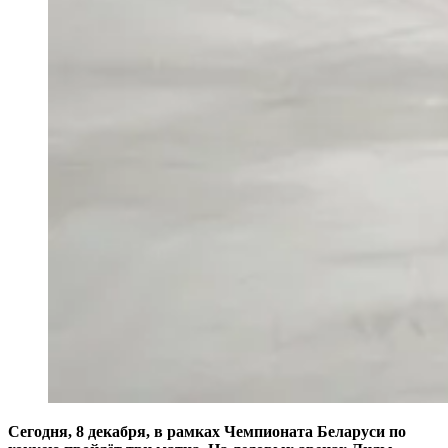
Сегодня, 8 декабря, в рамках Чемпионата Беларуси по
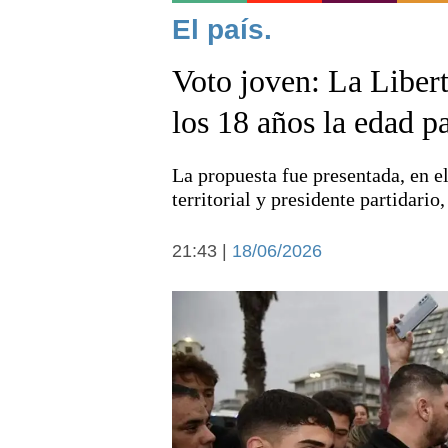
Noticias
El país.
Voto joven: La Liber
los 18 años la edad p
La propuesta fue presentada, en e
Deportes
territorial y presidente partidario
21:43 |
18/06/2026
Arte y cultura
Economía y campo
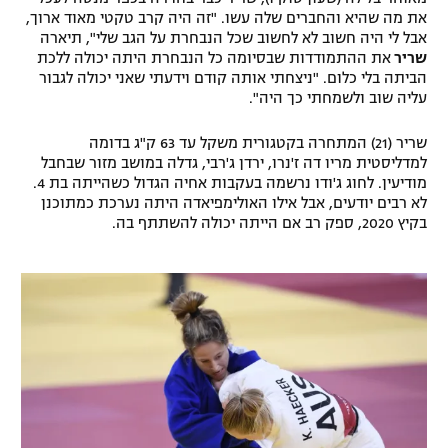
את מה שהיא והחברים שלה עשו. "זה היה קרב טקטי מאוד ארוך,
רשיון להקרנה פומבית לבית עסק
אבל לי היה חשוב לא לחשוב שכל הנבחרת על הגב שלי", תיארה
שריר
את ההתמודדות שבסיומה כל הנבחרת היתה יכולה ללכת
הצטרפות לחבילת הערוצים
הביתה בלי כלום. "ניצחתי אותה קודם וידעתי שאני יכולה לגבור
עליה שוב ולשמחתי כך היה".
לוח דרושים – ג'ובנט
שריר (21) המתחרה בקטגורית משקל עד 63 ק"ג בדומה
למדליסטית מריו דה ז'נרו, ירדן ג'רבי, גדלה במושב מזור שבחבל
תגיות
מודיעין. לחוג ג'ודו נרשמה בעקבות אחיה הגדול כשהייתה בת 4.
לא רבים יודעים, אבל אילו האולימפיאדה היתה נערכת כמתוכנן
המגזין
בקיץ 2020, ספק רב אם הייתה יכולה להשתתף בה.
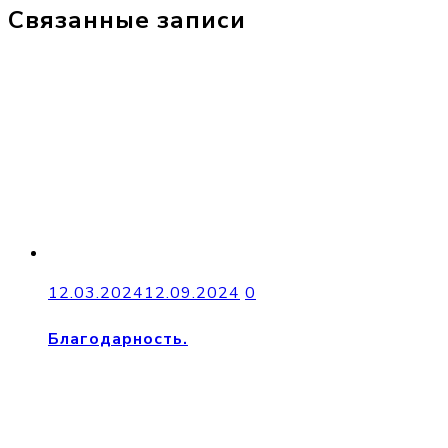
Связанные записи
12.03.2024
12.09.2024
0
Благодарность.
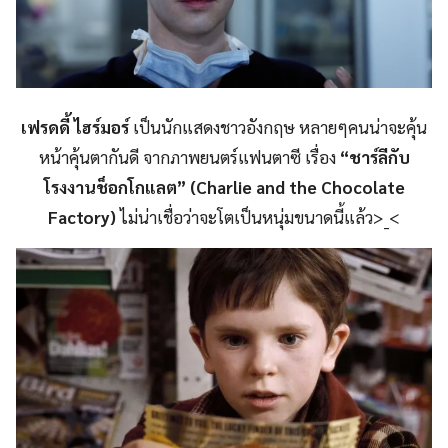
เฟรดดี้ ไฮร์มอร์
เป็นนักแสดงชาวอังกฤษ หลายๆคนน่าจะคุ้น
หน้าคุ้นตากันดี จากภาพยนตร์แฟนตาซี เรื่อง
“ชาร์ลีกับ
โรงงานช็อกโกแลต” (Charlie and the Chocolate
Factory)
ไม่น่าเชื่อว่าจะโตเป็นหนุ่มขนาดนี้แล้ว>_<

####################

Work to complete -
Please transcribe all of the entries word for word, with the pictures left out.

Result -
Сегодня, 8 декабря, в рамках Чемпионата Беларуси по
Noticias
El país.
Voto joven: La Liber
los 18 años la edad p
La propuesta fue presentada, en e
Deportes
territorial y presidente partidario
21:43 |
18/06/2026
Arte y cultura
Economía y campo
את מה שהיא והחברים שלה עשו. "זה היה קרב טקטי מאוד ארוך,
רשיון להקרנה פומבית לבית עסק
אבל לי היה חשוב לא לחשוב שכל הנבחרת על הגב שלי", תיארה
שריר
את ההתמודדות שבסיומה כל הנבחרת היתה יכולה ללכת
הצטרפות לחבילת הערוצים
הביתה בלי כלום. "ניצחתי אותה קודם וידעתי שאני יכולה לגבור
עליה שוב ולשמחתי כך היה".
לוח דרושים – ג'ובנט
שריר (21) המתחרה בקטגורית משקל עד 63 ק"ג בדומה
למדליסטית מריו דה ז'נרו, ירדן ג'רבי, גדלה במושב מזור שבחבל
תגיות
מודיעין. לחוג ג'ודו נרשמה בעקבות אחיה הגדול כשהייתה בת 4.
לא רבים יודעים, אבל אילו האולימפיאדה היתה נערכת כמתוכנן
המגזין
בקיץ 2020, ספק רב אם הייתה יכולה להשתתף בה.
Связанные записи
12.03.2024
12.09.2024
0
Благодарность.
เฟรดดี้ ไฮร์มอร์
เป็นนักแสดงชาวอังกฤษ หลายๆคนน่าจะคุ้น
หน้าคุ้นตากันดี จากภาพยนตร์แฟนตาซี เรื่อง
“ชาร์ลีกับ
โรงงานช็อกโกแลต” (Charlie and the Chocolate
Factory)
ไม่น่าเชื่อว่าจะโตเป็นหนุ่มขนาดนี้แล้ว>_<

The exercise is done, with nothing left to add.